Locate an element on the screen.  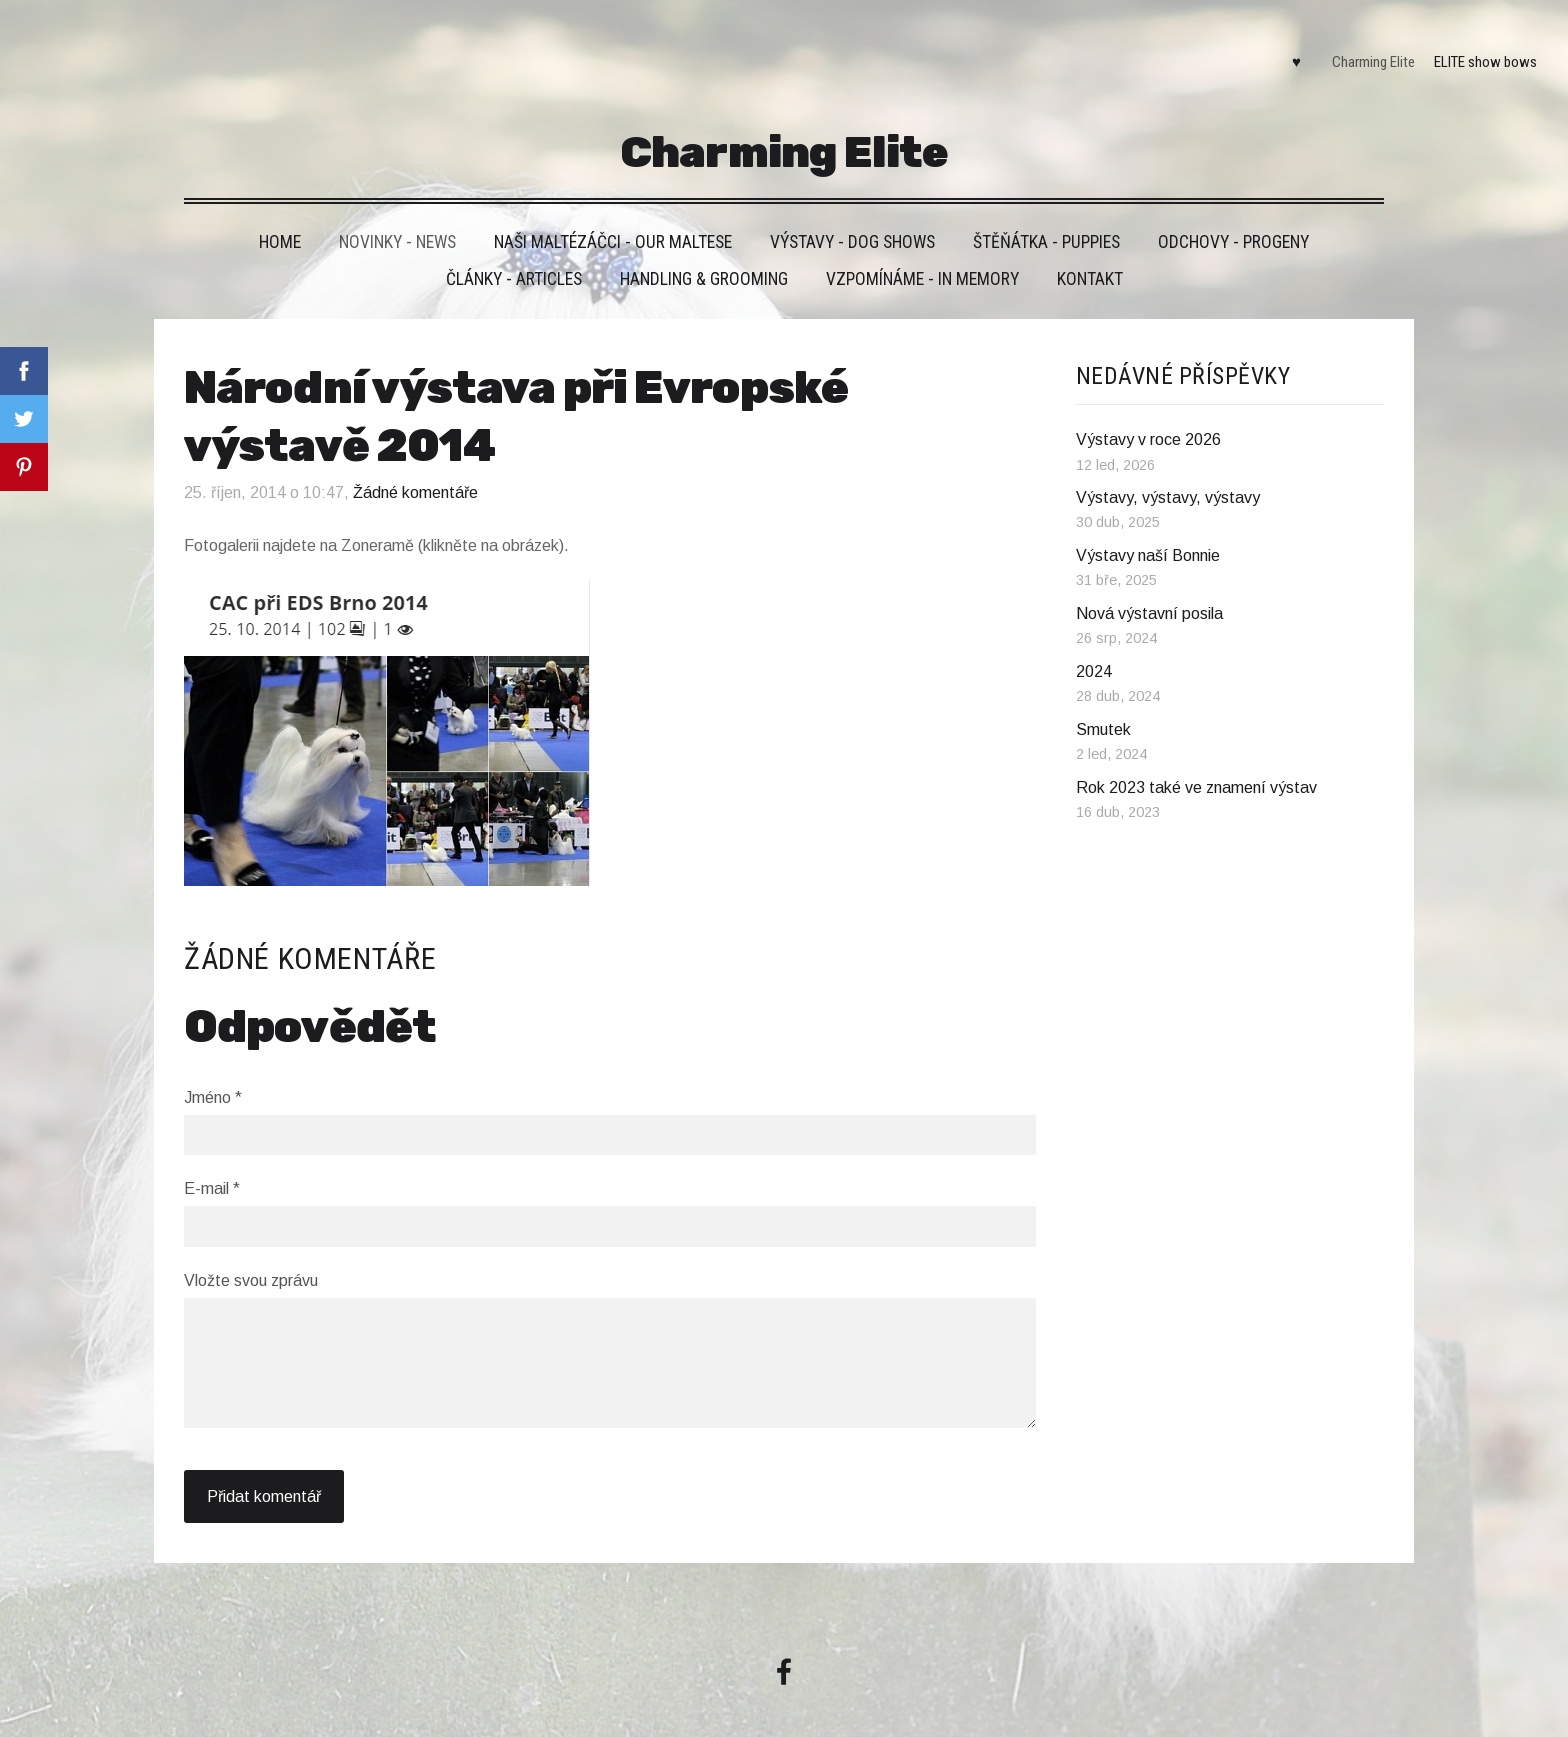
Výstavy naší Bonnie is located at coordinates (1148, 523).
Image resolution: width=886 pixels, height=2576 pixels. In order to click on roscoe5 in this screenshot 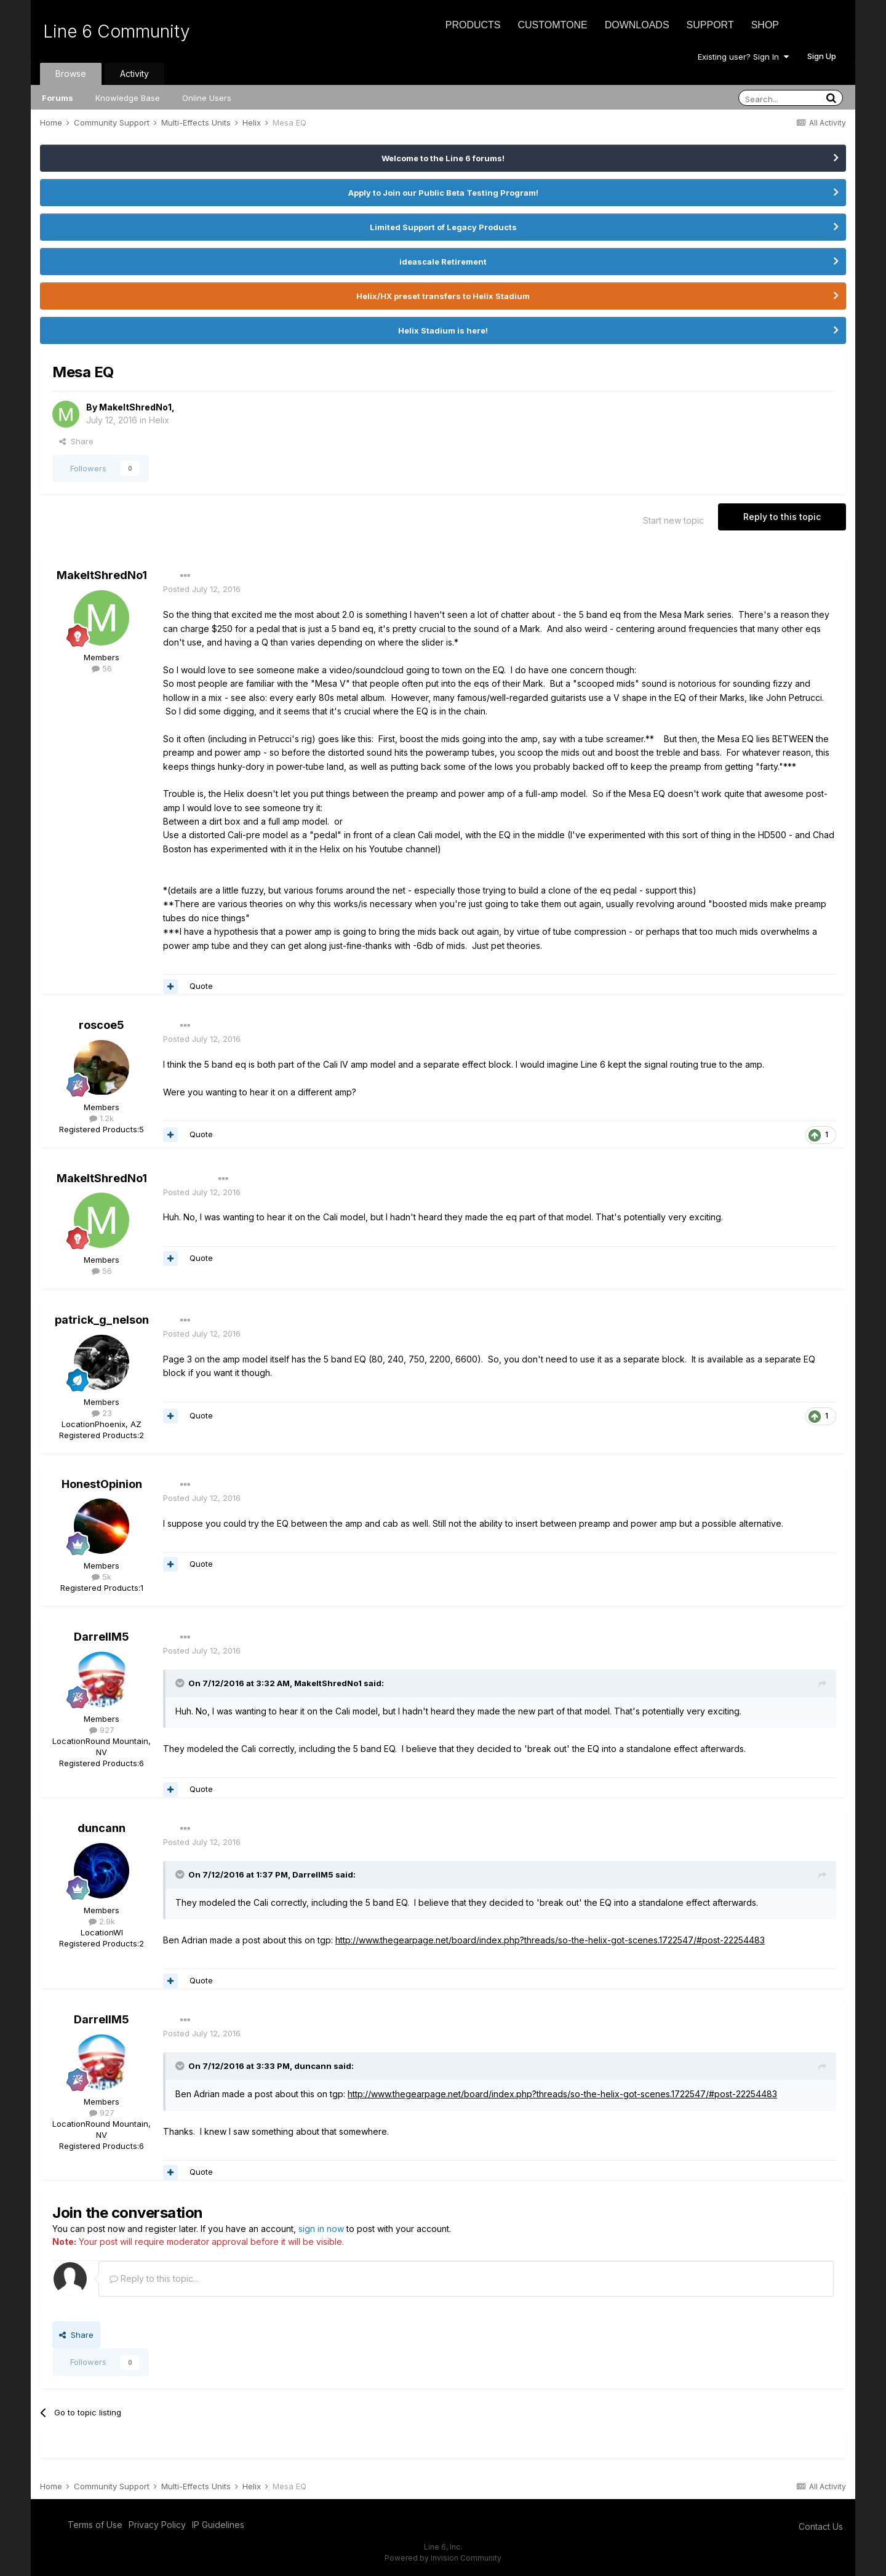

════

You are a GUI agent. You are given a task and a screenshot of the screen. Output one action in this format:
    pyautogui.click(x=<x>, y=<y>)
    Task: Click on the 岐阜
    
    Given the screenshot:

════

- [TASK REQUIREMENTS]
Look above for the line with "Locate an element on the screen."; quote it and every line after it, stopping after the line with "Image resolution: width=886", exactly, with nothing added and without pictures.

- [SOLUTION FOR THIS PROBLEM]
Locate an element on the screen.  
Výstavy naší Bonnie is located at coordinates (1148, 523).
Image resolution: width=886 pixels, height=2576 pixels. In order to click on roscoe5 in this screenshot 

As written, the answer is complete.